Joel Webber analyzed the DHTML behind the new Google Maps. It’s nice to see a clean XHTML + CSS approach with absolute positioning and “console game" style, tile-based scrolling. Instead of using XMLHttp requests like in Google Suggest, there’s a hidden Iframe which fires the parent’s “load” function.

There’s two things which may surprise many: Google Maps uses client-side XSLT to convert the XML packages pulled via the Iframe into good old HTML. Also, the shades are generated using PNGs. And this works more or less cross-browser (while Google can’t possibly cover all browsers, they do cover more than you might expect).
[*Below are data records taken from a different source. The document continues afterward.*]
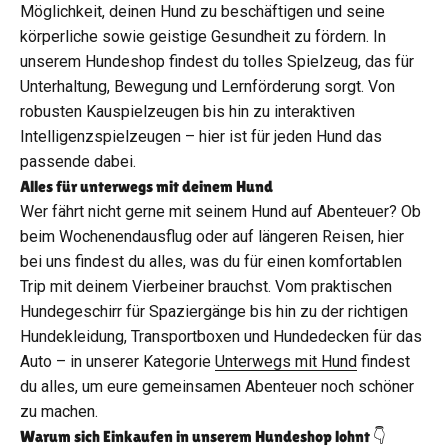
Möglichkeit, deinen Hund zu beschäftigen und seine
körperliche sowie geistige Gesundheit zu fördern. In
unserem Hundeshop findest du tolles Spielzeug, das für
Unterhaltung, Bewegung und Lernförderung sorgt. Von
robusten Kauspielzeugen bis hin zu interaktiven
Intelligenzspielzeugen – hier ist für jeden Hund das
passende dabei.
Alles für unterwegs mit deinem Hund
Wer fährt nicht gerne mit seinem Hund auf Abenteuer? Ob
beim Wochenendausflug oder auf längeren Reisen, hier
bei uns findest du alles, was du für einen komfortablen
Trip mit deinem Vierbeiner brauchst. Vom praktischen
Hundegeschirr für Spaziergänge bis hin zu der richtigen
Hundekleidung, Transportboxen und Hundedecken für das
Auto – in unserer Kategorie
Unterwegs mit Hund
findest
du alles, um eure gemeinsamen Abenteuer noch schöner
zu machen.
Warum sich Einkaufen in unserem Hundeshop lohnt 👇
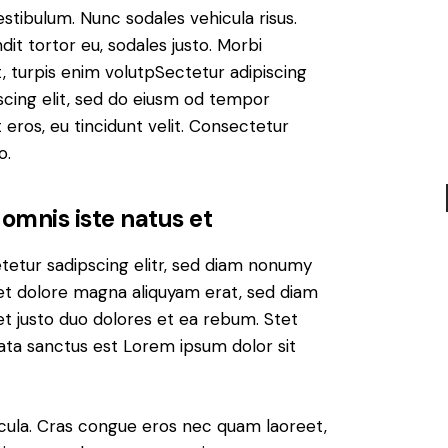
estibulum. Nunc sodales vehicula risus.
dit tortor eu, sodales justo. Morbi
at, turpis enim volutpSectetur adipiscing
iscing elit, sed do eiusm od tempor
t eros, eu tincidunt velit. Consectetur
o.
 omnis iste natus et
tetur sadipscing elitr, sed diam nonumy
et dolore magna aliquyam erat, sed diam
t justo duo dolores et ea rebum. Stet
ata sanctus est Lorem ipsum dolor sit
cula. Cras congue eros nec quam laoreet,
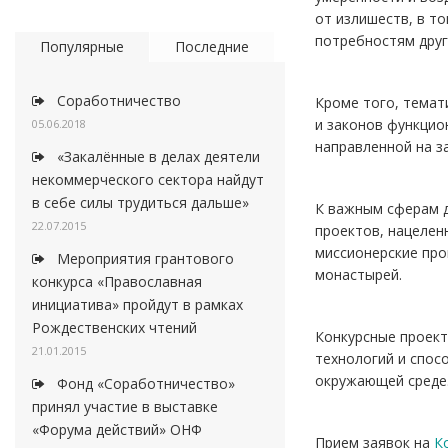
от излишеств, в т
потребностям друг
Популярные
Последние
Соработничество
Кроме того, темат
и законов функцио
05.06.2018
направленной на з
«Закалённые в делах деятели
некоммерческого сектора найдут
в себе силы трудиться дальше»
К важным сферам д
22.07.2015
проектов, нацелен
миссионерские про
Мероприятия грантового
монастырей.
конкурса «Православная
инициатива» пройдут в рамках
Рождественских чтений
Конкурсные проект
21.01.2015
технологий и спос
окружающей среде
Фонд «Соработничество»
принял участие в выставке
«Форума действий» ОНФ
Прием заявок на
К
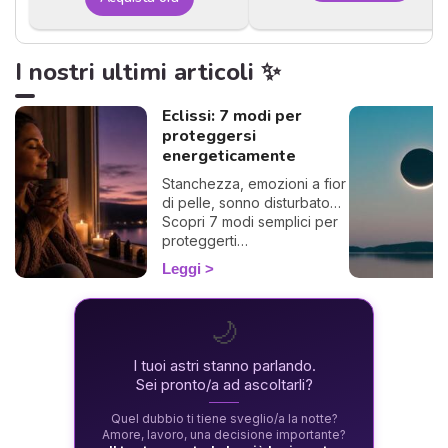
I nostri ultimi articoli ✨
Eclissi: 7 modi per
proteggersi
energeticamente
Stanchezza, emozioni a fior
di pelle, sonno disturbato…
Scopri 7 modi semplici per
proteggerti
energeticamente durante
Leggi
un'eclissi e viverla con
dolcezza. 🛡️🌒
🌙
I tuoi astri stanno parlando.
Sei pronto/a ad ascoltarli?
Quel dubbio ti tiene sveglio/a la notte?
Amore, lavoro, una decisione importante?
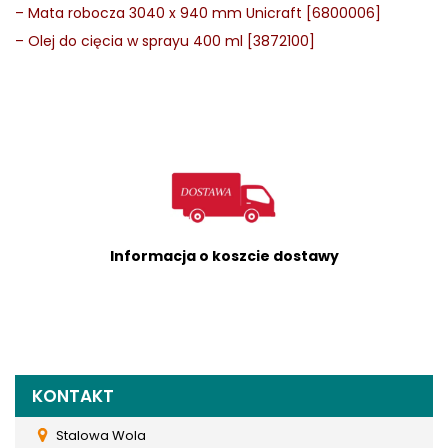
–
Mata robocza 3040 x 940 mm Unicraft [6800006]
–
Olej do cięcia w sprayu 400 ml [3872100]
Informacja o koszcie dostawy
KONTAKT
Stalowa Wola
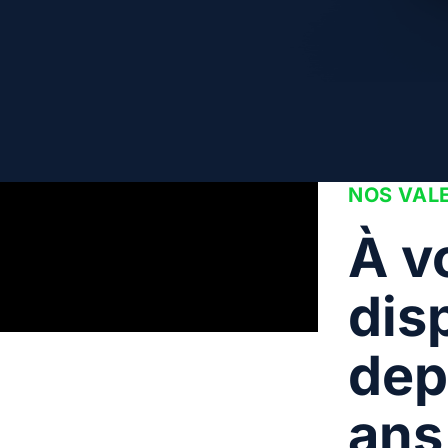
NOS VAL
À v
dis
dep
ans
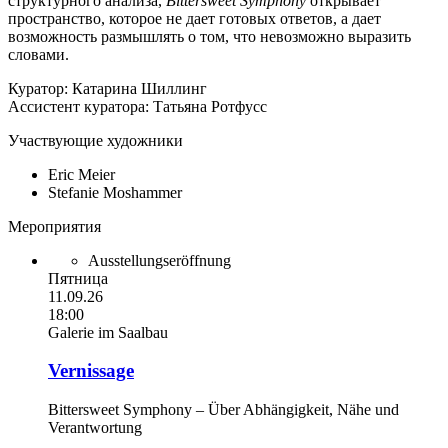
структурного анализа,
Bittersweet Symphony
открывает
пространство, которое не дает готовых ответов, а дает
возможность размышлять о том, что невозможно выразить
словами.
Куратор: Катарина Шиллинг
Ассистент куратора: Татьяна Ротфусс
Участвующие художники
Eric Meier
Stefanie Moshammer
Мероприятия
Ausstellungseröffnung
Пятница
11.09.26
18:00
Galerie im Saalbau
Vernissage
Bittersweet Symphony – Über Abhängigkeit, Nähe und
Verantwortung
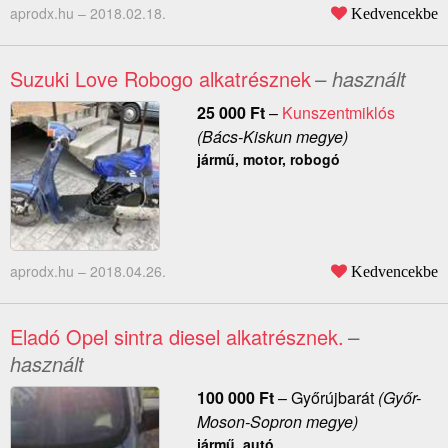
aprodx.hu –
2018.02.18.
Kedvencekbe
Suzuki Love Robogo alkatrésznek
– használt
25 000
Ft
–
Kunszentmiklós
(Bács-Kiskun megye)
jármű, motor, robogó
aprodx.hu –
2018.04.26.
Kedvencekbe
Eladó Opel sintra diesel alkatrésznek.
–
használt
100 000
Ft
–
Győrújbarát
(Győr-
Moson-Sopron megye)
jármű, autó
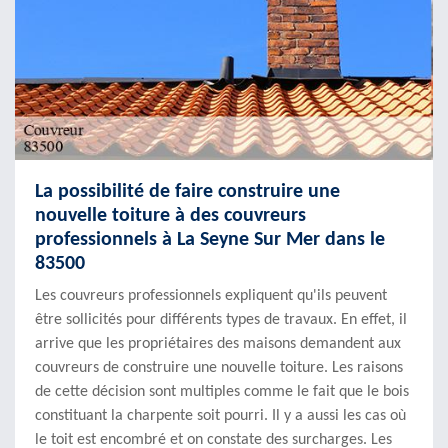
La possibilité de faire construire une
nouvelle toiture à des couvreurs
professionnels à La Seyne Sur Mer dans le
83500
Les couvreurs professionnels expliquent qu'ils peuvent
être sollicités pour différents types de travaux. En effet, il
arrive que les propriétaires des maisons demandent aux
couvreurs de construire une nouvelle toiture. Les raisons
de cette décision sont multiples comme le fait que le bois
constituant la charpente soit pourri. Il y a aussi les cas où
le toit est encombré et on constate des surcharges. Les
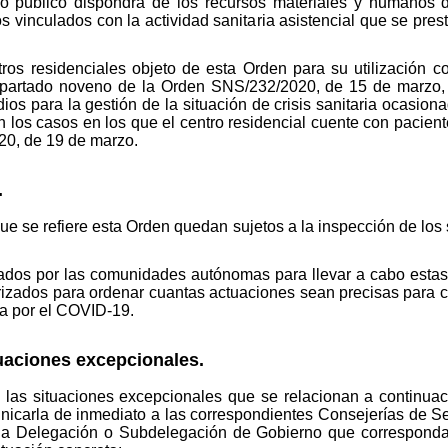
o público dispondrá de los recursos materiales y humanos di
s vinculados con la actividad sanitaria asistencial que se pres
tros residenciales objeto de esta Orden para su utilización 
 apartado noveno de la Orden SNS/232/2020, de 15 de marzo,
os para la gestión de la situación de crisis sanitaria ocasion
 los casos en los que el centro residencial cuente con paciente
0, de 19 de marzo.
.
que se refiere esta Orden quedan sujetos a la inspección de los
dos por las comunidades autónomas para llevar a cabo estas 
zados para ordenar cuantas actuaciones sean precisas para c
ada por el COVID-19.
uaciones excepcionales.
as situaciones excepcionales que se relacionan a continuació
icarla de inmediato a las correspondientes Consejerías de Se
 Delegación o Subdelegación de Gobierno que corresponda a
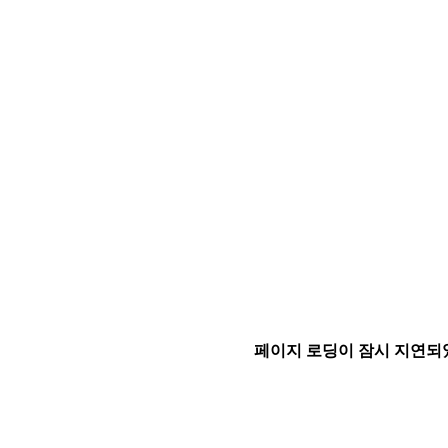
페이지 로딩이 잠시 지연되었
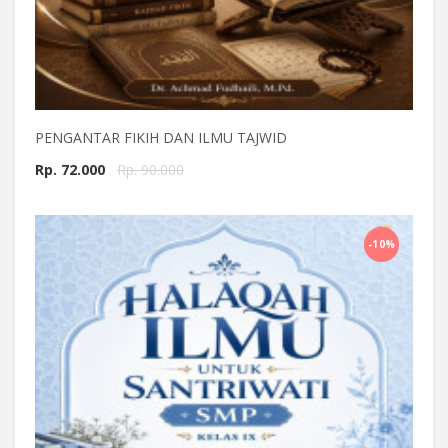
PENGANTAR FIKIH DAN ILMU TAJWID
Rp. 72.000
Rp. 90.000
Beli Sekarang
-10%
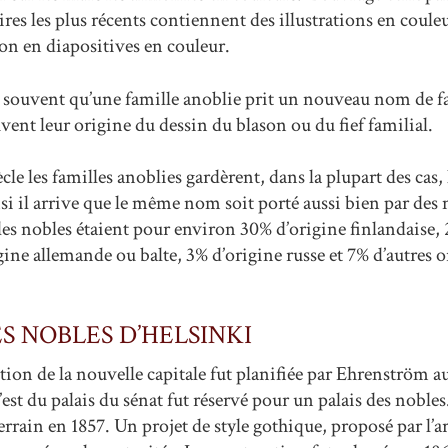
ires les plus récents contiennent des illustrations en couleu
on en diapositives en couleur.
it souvent qu’une famille anoblie prit un nouveau nom de 
vent leur origine du dessin du blason ou du fief familial.
cle les familles anoblies gardèrent, dans la plupart des cas
nsi il arrive que le même nom soit porté aussi bien par des 
lles nobles étaient pour environ 30% d’origine finlandaise,
gine allemande ou balte, 3% d’origine russe et 7% d’autres o
ES NOBLES D’HELSINKI
tion de la nouvelle capitale fut planifiée par Ehrenström 
 l’est du palais du sénat fut réservé pour un palais des noble
errain en 1857. Un projet de style gothique, proposé par l’a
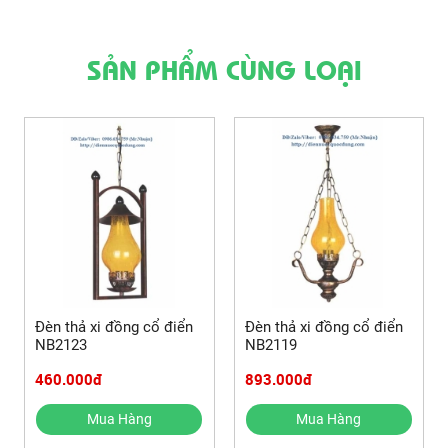
SẢN PHẨM CÙNG LOẠI
Đèn thả xi đồng cổ điển
Đèn thả xi đồng cổ điển
NB2123
NB2119
460.000đ
893.000đ
Mua Hàng
Mua Hàng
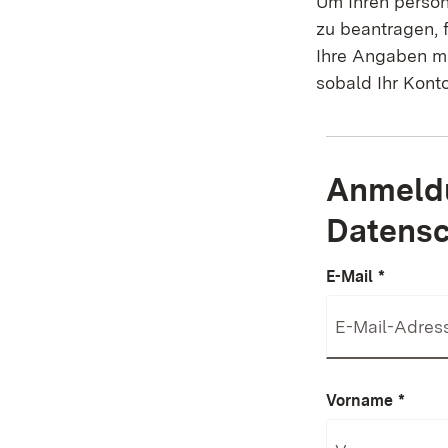
Um Ihren persön
zu beantragen, 
Ihre Angaben ma
sobald Ihr Konto
Anmeldu
Datensc
E-Mail
*
Vorname
*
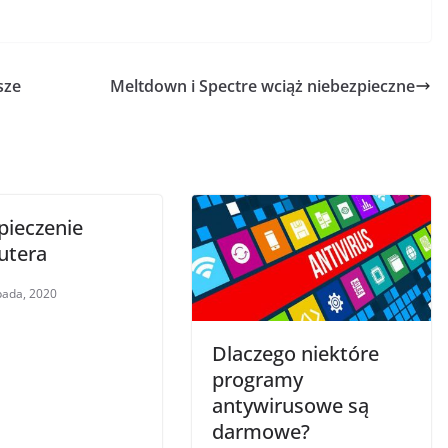
sze
Meltdown i Spectre wciąż niebezpieczne
pieczenie
utera
opada, 2020
Dlaczego niektóre
programy
antywirusowe są
darmowe?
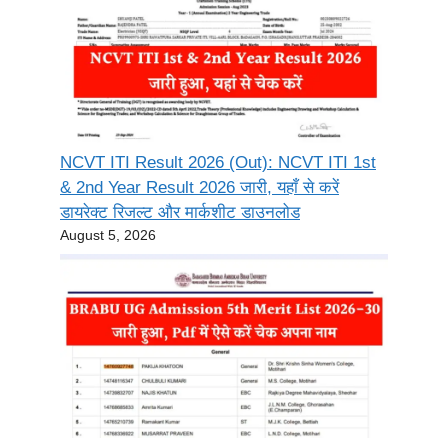
NCVT ITI Result 2026 (Out): NCVT ITI 1st
& 2nd Year Result 2026 जारी, यहाँ से करें
डायरेक्ट रिजल्ट और मार्कशीट डाउनलोड
August 5, 2026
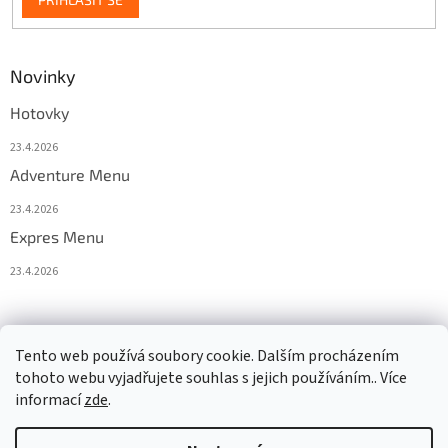
Novinky
Hotovky
23.4.2026
Adventure Menu
23.4.2026
Expres Menu
23.4.2026
event333
Tento web používá soubory cookie. Dalším procházením
tohoto webu vyjadřujete souhlas s jejich používáním.. Více
informací
zde
.
Vytvořil Shoptet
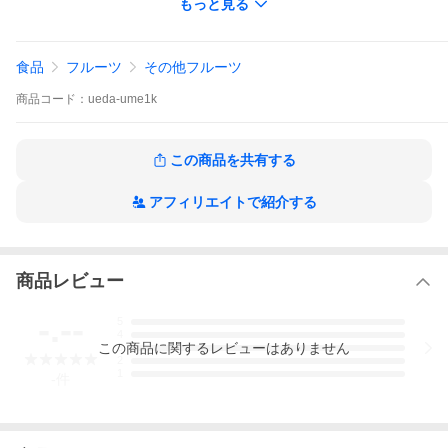
もっと見る
内容量
食品
フルーツ
その他フルーツ
1キロ
商品
コード：
ueda-ume1k
サイズ
この商品を共有する
M〜２L 混合
アフィリエイトで紹介する
発送日について
商品レビュー
最高の時期にお届けに上がりますので、配送日指定はできかねま
-.--
5
す。
4
お届けにお時間
この
商品
に関するレビューはありません
3
頂戴しますので、ご理解とご協力をお願い致します。
2
1
-
件
送料について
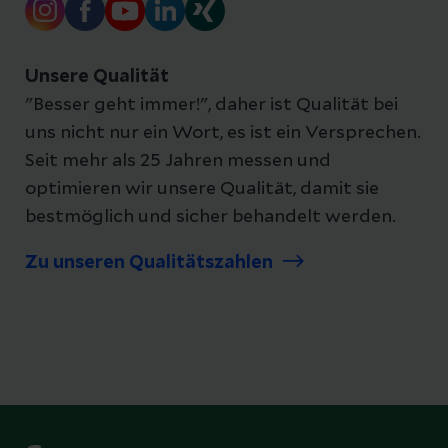
Unsere Qualität
"Besser geht immer!", daher ist Qualität bei
uns nicht nur ein Wort, es ist ein Versprechen.
Seit mehr als 25 Jahren messen und
optimieren wir unsere Qualität, damit sie
bestmöglich und sicher behandelt werden.
Zu unseren Qualitätszahlen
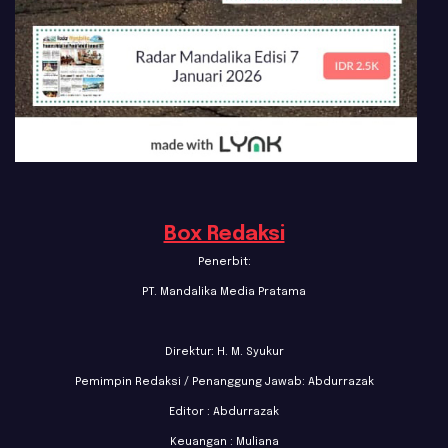
Box Redaksi
Penerbit:
PT. Mandalika Media Pratama
Direktur: H. M. Syukur
Pemimpin Redaksi / Penanggung Jawab: Abdurrazak
Editor : Abdurrazak
Keuangan : Muliana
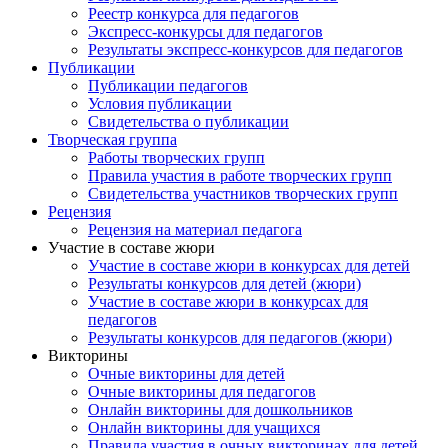
Реестр конкурса для педагогов
Экспресс-конкурсы для педагогов
Результаты экспресс-конкурсов для педагогов
Публикации
Публикации педагогов
Условия публикации
Свидетельства о публикации
Творческая группа
Работы творческих групп
Правила участия в работе творческих групп
Свидетельства участников творческих групп
Рецензия
Рецензия на материал педагога
Участие в составе жюри
Участие в составе жюри в конкурсах для детей
Результаты конкурсов для детей (жюри)
Участие в составе жюри в конкурсах для
педагогов
Анонсы конкурсов
Результаты конкурсов для педагогов (жюри)
Викторины
Подпишитесь на анонсы сегодня и узнавайте
Очные викторины для детей
Очные викторины для педагогов
первыми о самом важном.
Онлайн викторины для дошкольников
Онлайн викторины для учащихся
Email
Правила участия в очных викторинах для детей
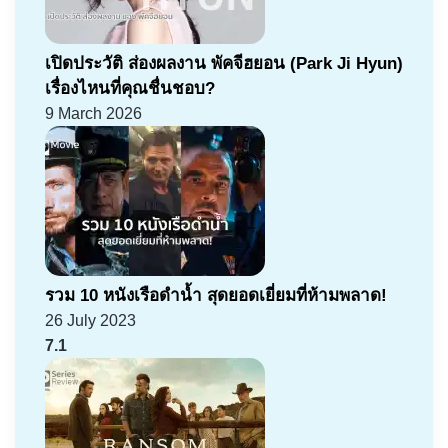
เปิดประวัติ ส่องผลงาน พัคจีฮยอน (Park Ji Hyun)
เรื่องไหนที่คุณชื่นชอบ?
9 March 2026
รวม 10 หนังเรือดำน้ำ สุดยอดเยี่ยมที่ห้ามพลาด!
26 July 2023
7.1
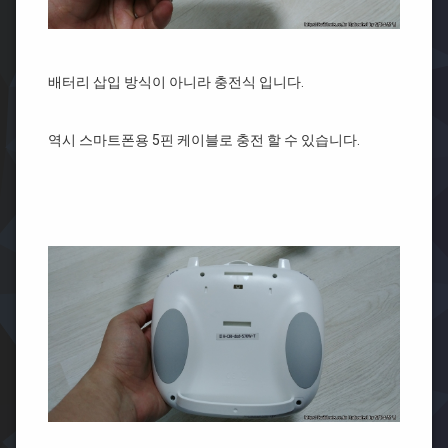
배터리 삽입 방식이 아니라 충전식 입니다.
역시 스마트폰용 5핀 케이블로 충전 할 수 있습니다.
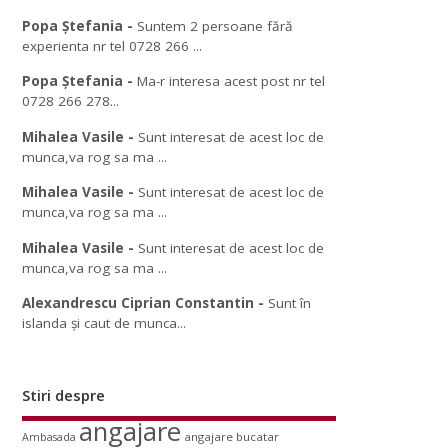
Popa Ștefania
-
Suntem 2 persoane fără
experienta nr tel 0728 266 ...
Popa Ștefania
-
Ma-r interesa acest post nr tel
0728 266 278...
Mihalea Vasile
-
Sunt interesat de acest loc de
munca,va rog sa ma ...
Mihalea Vasile
-
Sunt interesat de acest loc de
munca,va rog sa ma ...
Mihalea Vasile
-
Sunt interesat de acest loc de
munca,va rog sa ma ...
Alexandrescu Ciprian Constantin
-
Sunt în
islanda și caut de munca...
Stiri despre
angajare
angajare bucatar
Ambasada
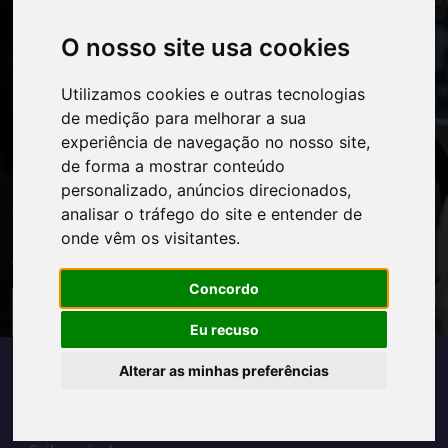
O nosso site usa cookies
Utilizamos cookies e outras tecnologias
Webinar Gratuito
de medição para melhorar a sua
Inteligência Artificial na
experiência de navegação no nosso site,
de forma a mostrar conteúdo
implementação das ISO
personalizado, anúncios direcionados,
A pressão para implementar e manter
analisar o tráfego do site e entender de
sistemas de gestão ISO eficazes nunca foi
onde vêm os visitantes.
tão elevada
Concordo
Registe-se
Eu recuso
Alterar as minhas preferências
Agenda
Próximos cursos. Junte-se a nós!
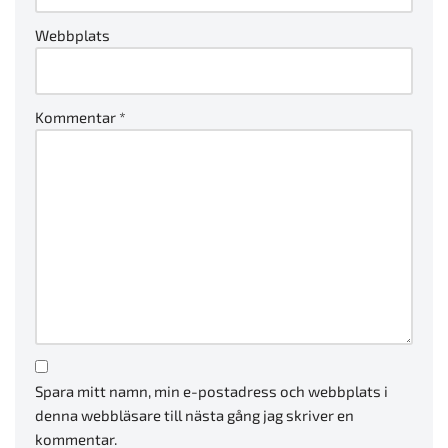
Webbplats
Kommentar
*
Spara mitt namn, min e-postadress och webbplats i
denna webbläsare till nästa gång jag skriver en
kommentar.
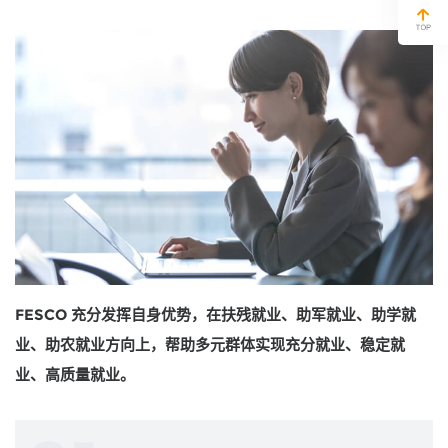
FESCO 充分发挥自身优势，在扶残就业、助军就业、助学就
业、助农就业方向上，帮助多元群体实现充分就业、稳定就
业、高质量就业。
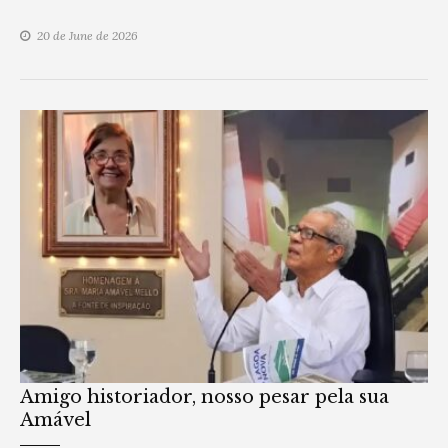
20 de June de 2026
Amigo historiador, nosso pesar pela sua
Amável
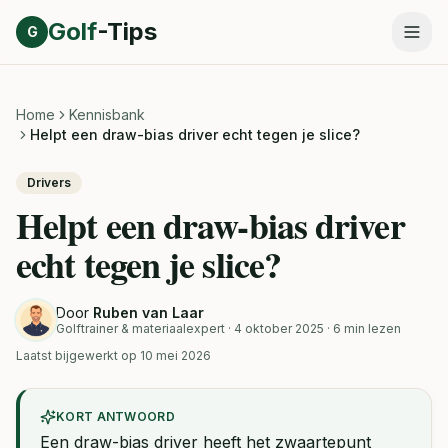
Direct naar inhoud
Golf
-Tips
G
Home
Kennisbank
Helpt een draw-bias driver echt tegen je slice?
Drivers
Helpt een draw-bias driver
echt tegen je slice?
Door
Ruben van Laar
Golftrainer & materiaalexpert
· 4 oktober 2025
· 6 min lezen
Laatst bijgewerkt op
10 mei 2026
KORT ANTWOORD
Een draw-bias driver heeft het zwaartepunt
It looks like Google is doing the hands-down best DHTML out there today. It’s not even they make the most complicated things, but more the fact they actually use the best and easiest approaches available. And the real magic, as Joel says, must be going on behind the application on the server-side we can’t see:

“The fact that Google’s servers can handle all of these images requests, route finding, line drawing, searches and the like so quickly is the real magic. I also want to point out that their map renderer (or the one they purchased) works much better than all the other ones I’ve seen on Mapquest, Mapblast, and the like. That alone makes it worth using, if only so you can actually read the map!”

And a reader at Slashdot comments:

“One of the things that delights me about Google is a certain kind of freshness I haven’t seen elsewhere as often as I’d like. They have the characteristic you used to see in innovative software that when you describe the latest Google feature, it doesn’t sound all that new, yet when you use it you get that feeling that something unexpected has been revealed.”